In the financial sector, the government set up the Financial Supervisory Commission (FSC) last April to oversee restructuring programs. As part of these programs, five banks were closed and nine others were merged to form larger ones. Moreover, negotiations are currently going on to sell two banks to foreign investors and to shut down 16 of 30 merchant banks. President Kim Dae Jung pledged his full commitment to the free market principle and made a series of crucial decisions on how to react, and on what to and what not to do. Because the problem Korea faces is not cyclical but structural, the FSC targeted the core of the problem first by making the resolution of the ailing banks a top priority. The government also decided not to hand over Seoul and Korea First Bank to the chaebol (domestic conglomerates), though that move may restrict the eligibility for potential bidders and hinder the process of selling its assets.

The government has called on the chaebol to restructure by carrying out voluntary measures such as swapping business lines among the top five business groups. This will improve transparency and strengthen their financial structures. The government and the private sector have already made some progress in implementing changes in three key areas: corporate governance (including managerial transparency), capital structure, and downsizing/scaling back the degree of diversification in the conglomerate's business lines.

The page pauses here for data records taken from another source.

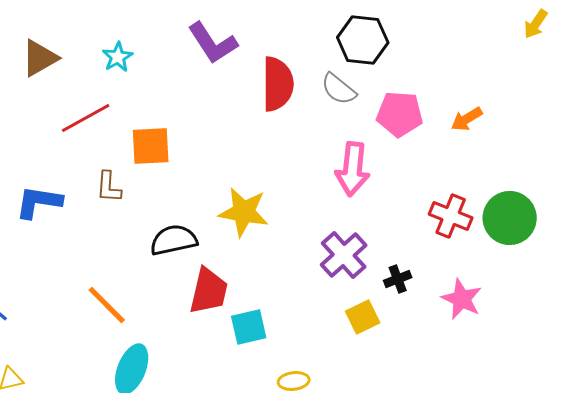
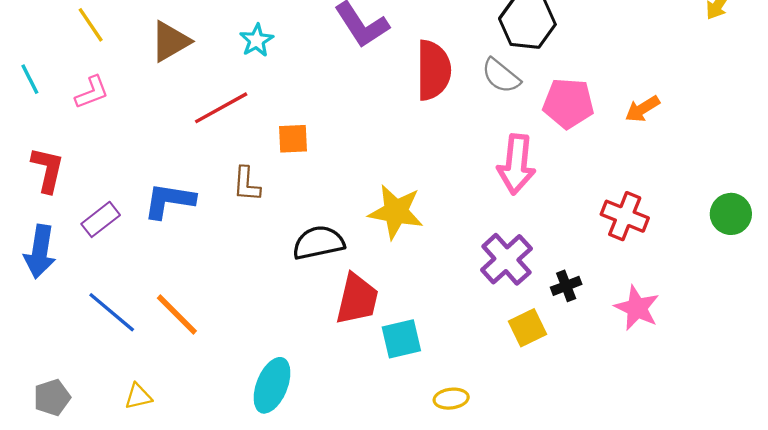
orange square: (151, 146) -> (293, 139), size x0.7
green circle: (510, 218) -> (731, 214), moved, size x0.7
orange line: (107, 305) -> (177, 315), moved

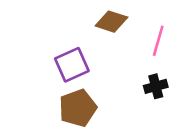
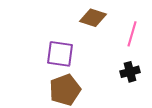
purple square: (72, 65) -> (60, 54), turned 32

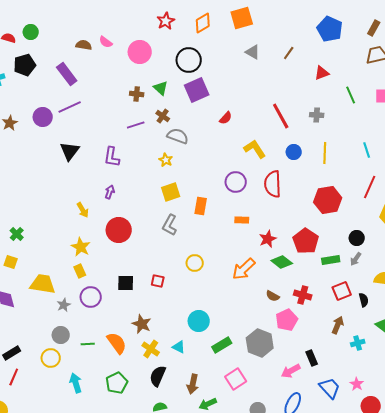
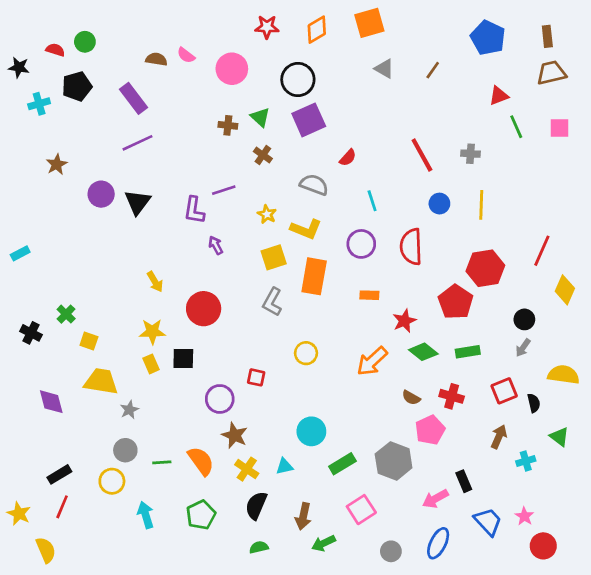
red star: (166, 21) -> (267, 27), turned 30
brown rectangle: (374, 28) -> (547, 36), turned -35
red triangle: (322, 73) -> (499, 96), moved
purple circle: (43, 117) -> (101, 194), moved
purple line: (136, 125) -> (224, 190), moved
gray semicircle: (178, 136) -> (314, 185), moved
yellow L-shape: (255, 149) -> (306, 229), moved, turned 145
cyan line: (367, 150) -> (372, 201), moved
purple arrow: (110, 192) -> (216, 245), moved, turned -48
orange rectangle: (201, 206) -> (314, 276), size x1.5
red pentagon: (306, 241) -> (456, 302), moved
yellow star: (81, 247) -> (152, 332), turned -30
green rectangle: (331, 260) -> (468, 352), moved
yellow square: (11, 262) -> (89, 341), moved
black square: (126, 283) -> (183, 359), moved
purple circle: (91, 297) -> (220, 399), moved
cyan triangle: (179, 347) -> (284, 466), turned -40

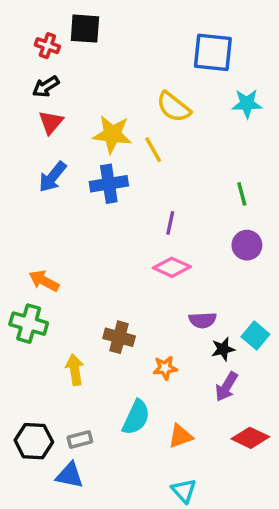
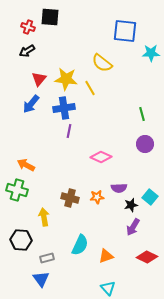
cyan star: (247, 104) -> (151, 53), moved
red triangle: (51, 122) -> (39, 79), moved
purple line: (170, 223) -> (69, 131), moved
orange star: (165, 368) -> (97, 197), moved
black hexagon: (34, 441) -> (21, 240), moved
blue triangle: (70, 475) -> (41, 279), turned 42

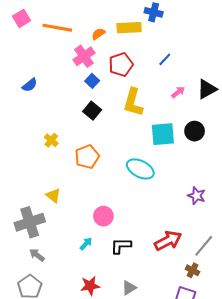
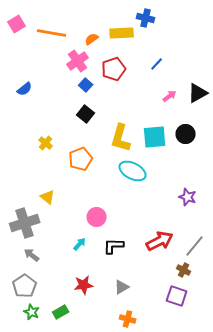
yellow L-shape: (133, 102) -> (121, 138), moved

Regarding labor reforms, the Labor-Management-Government Tripartite Committee (LMGTC) agreed to introduce a flexible dismissal system and a work dispatch system--both firsts for Korean businesses--that have provided flexibility in the labor market. The formation of the committee was a major step toward President Kim's goal of establishing a participatory democracy. It is expected that unemployment will peak in the first half of 1999, and then decrease; it should remain in the range of 5 percent to 7 percent thereafter. Moreover, real wages will continue to decline in 1999, and corporate welfare programs will also be curtailed. The labor movement will put more stress on political activities and participation in the policy-making process.

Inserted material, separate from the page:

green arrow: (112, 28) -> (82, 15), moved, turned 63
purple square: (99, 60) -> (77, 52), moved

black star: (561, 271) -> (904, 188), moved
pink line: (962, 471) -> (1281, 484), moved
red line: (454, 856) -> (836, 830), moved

President Kim Dae Jung has defined the current situation as the greatest national crisis since the Korean War. The root of this unforeseen crisis was the inability of the Korean government and the business and financial sectors to adapt flexibly and in a timely manner to recent and rapid changes in an increasingly competitive international economic environment. At the base of the current reform drive is the realization that protection and regulation are not the solution; they are the problem. In response to the crisis, therefore, the government has called for a thorough overhaul and reform of all parts of the economy to regain its former growth momentum. Specifically, the administration has called for reform in four major sectors: business, finance, labor relations, and government administration. This essay focuses mainly on current reforms in the public sector.

Public Sector Reform

The ultimate objective of the current reform drive is to build a system governed by market principles and democratic values. This means breaking away from the previous government-led and government-directed system and toward a new system that relies instead on individual initiative as the driving force. The old system, which had served Korea well during the past 30 years of rapid economic growth, has been proven inadequate to meet the challenges of today's volatile, fiercely competitive, and increasingly complicated world.

It is widely known that, since the 1960s, the Korean government has been deeply involved in the country's economic development. Initially, the private sector had little capital, few commercially viable technologies, and a fragmented market. Moreover, the nation faced a serious military threat from North Korea. This situation left the government little choice but to become actively involved in almost every aspect of developing the nation.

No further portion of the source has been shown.